Transcribe the data that follows precisely, omitting nothing.
(Supplied information Opens)
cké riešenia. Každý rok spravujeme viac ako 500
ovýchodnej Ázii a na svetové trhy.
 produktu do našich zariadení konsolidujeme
(Supplied information Closes)
Finished task »
cké riešenia. Každý rok spravujeme viac ako 500
ovýchodnej Ázii a na svetové trhy.
 produktu do našich zariadení konsolidujeme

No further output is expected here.